December 8, 1947 – May 27, 2017


Gregg Allman, a founding member of the Allman Brothers Band passed away on Saturday, May 27, 2017 in his home in Savannah, Ga. according to multiple reports. He was 69. 

Allman founded the band alongside his brother Duane Allman and several other band members in 1969. He was known for his distinctly bluesy voice that was influenced by blues musicians like B.B. King and Muddy Waters. When Duane tragically died at the age of 24 in 1971, Gregg continued to lead the band, taking it to new heights of popularity and helping shape a new genre of music all together.
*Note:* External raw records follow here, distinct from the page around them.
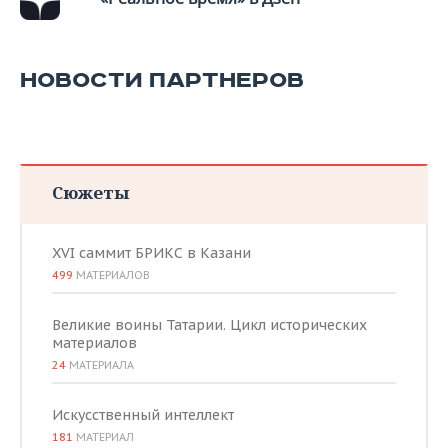
НОВОСТИ ПАРТНЕРОВ
Сюжеты
XVI саммит БРИКС в Казани
499
МАТЕРИАЛОВ
Великие воины Татарии. Цикл исторических
материалов
24
МАТЕРИАЛА
Искусственный интеллект
181
МАТЕРИАЛ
The Allman Brothers Band was influential throughout the Southern United States and helped to shape the direction of Southern Rock. This would help pave the way for other Southern Rock acts of the 1970s like Lynyrd Skynyrd and the Marshall Tucker Band.

Allman was the primary songwriter for the Allman Brothers Band and credited with writing the band’s classic hits “Melissa,” “Midnight Rider,” and “Whipping Post”. Throughout the first half of the 1970s, the band was at their peak releasing popular albums and selling out arenas and stadiums.

It was not always success for Allman and the band. Before the brothers would go on to success with the Allman Brothers Band, there were periods of struggle. The brothers moved to California and signed with Liberty Records in 1967. As a band named Hour Glass, they recorded two albums that failed both critically and commercially.

The brothers also had to avoid being drafted to the Vietnam War. They knew they were on the cusp of success and could not go to Vietnam if they were going to make it. Fortunately for Duane he had automatic deferment as he was the family’s oldest son and their father had died when the boys were young. Gregg on the other hand was the ideal candidate to be drafted. Duane purposed the solution that Gregg shoot himself in the foot to avoid being drafted. Gregg studied the anatomy of the foot and found a spot that wouldn’t cause too much damage. Ultimately, he drew a target and shot himself there. The plan proved successful as he was never drafted and able to continue touring and making music with his brother.

Allman also achieved success away from the band with a solo career. In total he released six studio albums as a solo artist. He also released an album alongside his wife at the time Cher, titled “Two the Hard Way”. His most recent solo project was the album “Southern Blood” which was scheduled to be released in 2017 but has not been as of yet.

For years Allman struggled with alcohol and drugs like heroin. In 1976 he was arrested on drug charges and agreed to testify against the band’s road manager Scooter Herring to avoid jail time. Allman did, and Herring was sentenced to 75 years in prison. The rest of the band saw this as a betrayal which was a factor that lead to the band’s first break up.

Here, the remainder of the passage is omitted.